Audit Dead and Slow-Moving Stock
Identify everything with zero or near-zero usage. For dead stock: return to supplier (many accept returns within 12 months), sell to other operations, or scrap and recover the shelf space. For slow-moving stock: reduce quantities to 12-month forward supply.
Set Data-Driven Min/Max Levels for A and B Items
Replace static levels with calculated reorder points based on actual usage rates, lead times, and desired service levels. Different formulas for different demand patterns — a part used every week gets a different treatment than one used twice a year.
Implement Automated Reorder Triggers
When stock hits the calculated reorder point, the system generates a procurement request automatically. No more checking shelf levels manually or forgetting to reorder until it's too late.
Establish Supplier Consignment for High-Value A Items
For the most expensive A-class parts, negotiate consignment arrangements where the supplier retains ownership until you use the part. This removes carrying cost entirely while maintaining availability.
Monthly Review Cadence
Review key metrics monthly: inventory turns, dead stock percentage, stockout incidents, and emergency order frequency. Adjust strategies based on data. MRO optimization is a continuous process, not a one-time project.
Expected Results
50-80%
Dead Stock Reduction
Within 3 months
30-50%
Excess Inventory Reduction
Within 6 months
25-35%
Carrying Cost Reduction
Within 12 months
40-60%
Emergency Order Reduction
Through better planned purchasing
Availability First
Stockout rate should remain stable or improved. Optimization should never sacrifice availability — the goal is smarter investment, not less investment.
How AI Takes MRO Optimization Further
Manual ABC classification and usage analysis work. But scaling them across 5,000+ SKUs, keeping them current, and optimizing continuously requires computational power that spreadsheets can't deliver.
Predictive Demand
AI models that factor in equipment age, maintenance schedules, seasonal patterns, and historical failure rates to predict MRO demand more accurately than static reorder rules.
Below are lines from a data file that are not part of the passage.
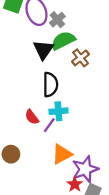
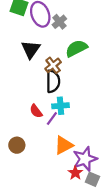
green semicircle: (63, 41) -> (76, 48), moved
black triangle: (43, 50) -> (31, 49), moved
brown cross: (81, 58) -> (53, 65), moved

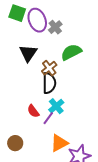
cyan cross: (60, 106) -> (56, 106), turned -35

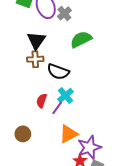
brown cross: (49, 68) -> (35, 59), moved, turned 35
black semicircle: (49, 83) -> (58, 72), turned 110
red semicircle: (33, 111) -> (42, 101), turned 56

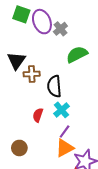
black triangle: (36, 40) -> (16, 61), moved
black semicircle: (58, 72) -> (54, 86), turned 65
purple line: (57, 108) -> (65, 132), moved

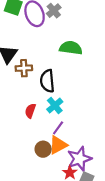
gray cross: (60, 29) -> (54, 11), moved
green semicircle: (77, 54) -> (71, 48), turned 35
brown circle: (19, 148) -> (43, 149), moved

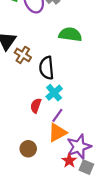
brown cross: (24, 68) -> (23, 55), turned 35
red semicircle: (30, 111) -> (36, 106), moved
brown circle: (43, 149) -> (28, 149), moved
Automatic Dead Stock Identification
The system continuously monitors usage rates and flags parts trending toward dead stock — before they get there. Early identification means you can return parts while they're still returnable.
Cross-Location Optimization
For multi-location operations, AI identifies rebalancing opportunities: "Transfer 5 units from Location B to Location A instead of purchasing new." This reduces total system inventory while improving availability where it matters.
Supplier Lead Time Tracking
AI monitors actual delivery performance against promised lead times and adjusts safety stock calculations accordingly. If a supplier that promised 7-day delivery has been averaging 12 days, the system increases the safety buffer automatically.
The Bottom Line
The combination of structured MRO management practices and AI-powered optimization delivers results that neither approach achieves alone: lower inventory investment, higher availability, and fewer surprises.